Extracted material -

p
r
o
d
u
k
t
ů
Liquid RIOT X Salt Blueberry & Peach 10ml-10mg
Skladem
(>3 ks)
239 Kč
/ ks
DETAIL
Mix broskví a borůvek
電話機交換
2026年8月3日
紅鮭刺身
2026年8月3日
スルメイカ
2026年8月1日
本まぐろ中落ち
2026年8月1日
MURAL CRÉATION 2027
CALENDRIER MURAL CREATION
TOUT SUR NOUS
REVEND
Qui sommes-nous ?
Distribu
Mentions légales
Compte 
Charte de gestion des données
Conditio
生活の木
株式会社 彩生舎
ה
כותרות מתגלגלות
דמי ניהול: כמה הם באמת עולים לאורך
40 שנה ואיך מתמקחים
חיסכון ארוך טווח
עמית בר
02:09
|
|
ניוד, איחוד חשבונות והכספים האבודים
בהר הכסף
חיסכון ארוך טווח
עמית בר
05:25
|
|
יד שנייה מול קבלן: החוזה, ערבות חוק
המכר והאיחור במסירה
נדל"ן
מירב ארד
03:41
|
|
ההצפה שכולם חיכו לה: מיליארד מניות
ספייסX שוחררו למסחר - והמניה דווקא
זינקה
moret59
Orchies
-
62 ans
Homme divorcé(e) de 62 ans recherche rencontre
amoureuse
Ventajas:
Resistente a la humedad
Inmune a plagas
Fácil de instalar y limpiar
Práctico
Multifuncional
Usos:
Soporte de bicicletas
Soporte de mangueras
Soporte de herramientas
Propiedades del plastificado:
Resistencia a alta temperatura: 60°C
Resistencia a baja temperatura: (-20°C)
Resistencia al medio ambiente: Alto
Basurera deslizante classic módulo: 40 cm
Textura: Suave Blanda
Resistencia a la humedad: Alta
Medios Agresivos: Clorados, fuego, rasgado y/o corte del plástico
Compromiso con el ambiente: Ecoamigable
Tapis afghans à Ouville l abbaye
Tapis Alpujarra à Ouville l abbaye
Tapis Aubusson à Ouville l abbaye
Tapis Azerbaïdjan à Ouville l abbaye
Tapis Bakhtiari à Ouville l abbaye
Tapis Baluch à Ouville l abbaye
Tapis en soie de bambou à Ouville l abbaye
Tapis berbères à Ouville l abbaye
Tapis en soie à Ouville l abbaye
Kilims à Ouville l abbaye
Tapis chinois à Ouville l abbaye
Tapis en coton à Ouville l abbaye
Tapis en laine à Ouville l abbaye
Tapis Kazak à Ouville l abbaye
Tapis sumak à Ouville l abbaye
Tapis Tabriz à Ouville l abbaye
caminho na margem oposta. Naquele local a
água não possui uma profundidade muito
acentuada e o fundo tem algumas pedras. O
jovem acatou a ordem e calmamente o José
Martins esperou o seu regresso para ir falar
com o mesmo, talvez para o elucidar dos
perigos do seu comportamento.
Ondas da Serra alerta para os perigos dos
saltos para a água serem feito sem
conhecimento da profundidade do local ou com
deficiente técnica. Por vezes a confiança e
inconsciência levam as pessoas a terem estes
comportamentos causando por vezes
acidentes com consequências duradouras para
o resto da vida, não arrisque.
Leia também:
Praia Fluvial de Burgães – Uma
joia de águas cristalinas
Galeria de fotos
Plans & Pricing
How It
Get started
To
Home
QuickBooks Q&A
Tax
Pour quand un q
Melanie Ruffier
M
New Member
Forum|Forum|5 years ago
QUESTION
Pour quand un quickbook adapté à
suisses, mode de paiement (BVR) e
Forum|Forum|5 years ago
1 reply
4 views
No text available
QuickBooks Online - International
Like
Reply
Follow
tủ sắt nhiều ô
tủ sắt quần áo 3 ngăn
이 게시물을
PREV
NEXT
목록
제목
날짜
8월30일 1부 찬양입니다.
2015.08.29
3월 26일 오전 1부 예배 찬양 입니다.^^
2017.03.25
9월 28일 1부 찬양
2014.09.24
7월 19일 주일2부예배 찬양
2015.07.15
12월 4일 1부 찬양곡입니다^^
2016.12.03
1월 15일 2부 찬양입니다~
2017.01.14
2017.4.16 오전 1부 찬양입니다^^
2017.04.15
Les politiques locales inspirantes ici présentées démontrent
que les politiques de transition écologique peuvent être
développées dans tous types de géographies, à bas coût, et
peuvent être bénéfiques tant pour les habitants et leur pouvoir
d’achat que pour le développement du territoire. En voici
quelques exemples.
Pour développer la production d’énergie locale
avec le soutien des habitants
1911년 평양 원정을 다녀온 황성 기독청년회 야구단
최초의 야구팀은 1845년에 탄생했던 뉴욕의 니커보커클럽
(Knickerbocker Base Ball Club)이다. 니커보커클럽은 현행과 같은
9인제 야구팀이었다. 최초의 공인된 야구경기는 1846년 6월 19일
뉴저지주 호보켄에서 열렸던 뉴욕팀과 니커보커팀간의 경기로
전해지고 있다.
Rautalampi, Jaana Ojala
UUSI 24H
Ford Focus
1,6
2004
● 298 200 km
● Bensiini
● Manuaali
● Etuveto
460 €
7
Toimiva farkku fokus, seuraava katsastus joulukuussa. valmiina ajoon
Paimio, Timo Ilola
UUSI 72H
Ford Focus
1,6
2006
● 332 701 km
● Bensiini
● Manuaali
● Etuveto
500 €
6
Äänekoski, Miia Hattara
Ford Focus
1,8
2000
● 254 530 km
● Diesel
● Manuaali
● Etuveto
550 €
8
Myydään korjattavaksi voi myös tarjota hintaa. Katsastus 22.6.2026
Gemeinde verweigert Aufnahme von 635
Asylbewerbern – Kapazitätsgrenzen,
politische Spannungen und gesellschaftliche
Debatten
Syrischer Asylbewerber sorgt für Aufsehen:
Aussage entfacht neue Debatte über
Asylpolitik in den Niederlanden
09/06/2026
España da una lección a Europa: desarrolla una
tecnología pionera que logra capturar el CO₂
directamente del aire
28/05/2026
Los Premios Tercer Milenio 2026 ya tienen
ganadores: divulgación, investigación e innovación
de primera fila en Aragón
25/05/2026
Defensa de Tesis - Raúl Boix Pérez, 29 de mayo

About this exercise - Reproduce the data in full, exactly.

Task answer -
p
r
o
d
u
k
t
ů
Liquid RIOT X Salt Blueberry & Peach 10ml-10mg
Skladem
(>3 ks)
239 Kč
/ ks
DETAIL
Mix broskví a borůvek
電話機交換
2026年8月3日
紅鮭刺身
2026年8月3日
スルメイカ
2026年8月1日
本まぐろ中落ち
2026年8月1日
MURAL CRÉATION 2027
CALENDRIER MURAL CREATION
TOUT SUR NOUS
REVEND
Qui sommes-nous ?
Distribu
Mentions légales
Compte 
Charte de gestion des données
Conditio
生活の木
株式会社 彩生舎
ה
כותרות מתגלגלות
דמי ניהול: כמה הם באמת עולים לאורך
40 שנה ואיך מתמקחים
חיסכון ארוך טווח
עמית בר
02:09
|
|
ניוד, איחוד חשבונות והכספים האבודים
בהר הכסף
חיסכון ארוך טווח
עמית בר
05:25
|
|
יד שנייה מול קבלן: החוזה, ערבות חוק
המכר והאיחור במסירה
נדל"ן
מירב ארד
03:41
|
|
ההצפה שכולם חיכו לה: מיליארד מניות
ספייסX שוחררו למסחר - והמניה דווקא
זינקה
moret59
Orchies
-
62 ans
Homme divorcé(e) de 62 ans recherche rencontre
amoureuse
Ventajas:
Resistente a la humedad
Inmune a plagas
Fácil de instalar y limpiar
Práctico
Multifuncional
Usos:
Soporte de bicicletas
Soporte de mangueras
Soporte de herramientas
Propiedades del plastificado:
Resistencia a alta temperatura: 60°C
Resistencia a baja temperatura: (-20°C)
Resistencia al medio ambiente: Alto
Basurera deslizante classic módulo: 40 cm
Textura: Suave Blanda
Resistencia a la humedad: Alta
Medios Agresivos: Clorados, fuego, rasgado y/o corte del plástico
Compromiso con el ambiente: Ecoamigable
Tapis afghans à Ouville l abbaye
Tapis Alpujarra à Ouville l abbaye
Tapis Aubusson à Ouville l abbaye
Tapis Azerbaïdjan à Ouville l abbaye
Tapis Bakhtiari à Ouville l abbaye
Tapis Baluch à Ouville l abbaye
Tapis en soie de bambou à Ouville l abbaye
Tapis berbères à Ouville l abbaye
Tapis en soie à Ouville l abbaye
Kilims à Ouville l abbaye
Tapis chinois à Ouville l abbaye
Tapis en coton à Ouville l abbaye
Tapis en laine à Ouville l abbaye
Tapis Kazak à Ouville l abbaye
Tapis sumak à Ouville l abbaye
Tapis Tabriz à Ouville l abbaye
caminho na margem oposta. Naquele local a
água não possui uma profundidade muito
acentuada e o fundo tem algumas pedras. O
jovem acatou a ordem e calmamente o José
Martins esperou o seu regresso para ir falar
com o mesmo, talvez para o elucidar dos
perigos do seu comportamento.
Ondas da Serra alerta para os perigos dos
saltos para a água serem feito sem
conhecimento da profundidade do local ou com
deficiente técnica. Por vezes a confiança e
inconsciência levam as pessoas a terem estes
comportamentos causando por vezes
acidentes com consequências duradouras para
o resto da vida, não arrisque.
Leia também:
Praia Fluvial de Burgães – Uma
joia de águas cristalinas
Galeria de fotos
Plans & Pricing
How It
Get started
To
Home
QuickBooks Q&A
Tax
Pour quand un q
Melanie Ruffier
M
New Member
Forum|Forum|5 years ago
QUESTION
Pour quand un quickbook adapté à
suisses, mode de paiement (BVR) e
Forum|Forum|5 years ago
1 reply
4 views
No text available
QuickBooks Online - International
Like
Reply
Follow
tủ sắt nhiều ô
tủ sắt quần áo 3 ngăn
이 게시물을
PREV
NEXT
목록
제목
날짜
8월30일 1부 찬양입니다.
2015.08.29
3월 26일 오전 1부 예배 찬양 입니다.^^
2017.03.25
9월 28일 1부 찬양
2014.09.24
7월 19일 주일2부예배 찬양
2015.07.15
12월 4일 1부 찬양곡입니다^^
2016.12.03
1월 15일 2부 찬양입니다~
2017.01.14
2017.4.16 오전 1부 찬양입니다^^
2017.04.15
Les politiques locales inspirantes ici présentées démontrent
que les politiques de transition écologique peuvent être
développées dans tous types de géographies, à bas coût, et
peuvent être bénéfiques tant pour les habitants et leur pouvoir
d’achat que pour le développement du territoire. En voici
quelques exemples.
Pour développer la production d’énergie locale
avec le soutien des habitants
1911년 평양 원정을 다녀온 황성 기독청년회 야구단
최초의 야구팀은 1845년에 탄생했던 뉴욕의 니커보커클럽
(Knickerbocker Base Ball Club)이다. 니커보커클럽은 현행과 같은
9인제 야구팀이었다. 최초의 공인된 야구경기는 1846년 6월 19일
뉴저지주 호보켄에서 열렸던 뉴욕팀과 니커보커팀간의 경기로
전해지고 있다.
Rautalampi, Jaana Ojala
UUSI 24H
Ford Focus
1,6
2004
● 298 200 km
● Bensiini
● Manuaali
● Etuveto
460 €
7
Toimiva farkku fokus, seuraava katsastus joulukuussa. valmiina ajoon
Paimio, Timo Ilola
UUSI 72H
Ford Focus
1,6
2006
● 332 701 km
● Bensiini
● Manuaali
● Etuveto
500 €
6
Äänekoski, Miia Hattara
Ford Focus
1,8
2000
● 254 530 km
● Diesel
● Manuaali
● Etuveto
550 €
8
Myydään korjattavaksi voi myös tarjota hintaa. Katsastus 22.6.2026
Gemeinde verweigert Aufnahme von 635
Asylbewerbern – Kapazitätsgrenzen,
politische Spannungen und gesellschaftliche
Debatten
Syrischer Asylbewerber sorgt für Aufsehen:
Aussage entfacht neue Debatte über
Asylpolitik in den Niederlanden
09/06/2026
España da una lección a Europa: desarrolla una
tecnología pionera que logra capturar el CO₂
directamente del aire
28/05/2026
Los Premios Tercer Milenio 2026 ya tienen
ganadores: divulgación, investigación e innovación
de primera fila en Aragón
25/05/2026
Defensa de Tesis - Raúl Boix Pérez, 29 de mayo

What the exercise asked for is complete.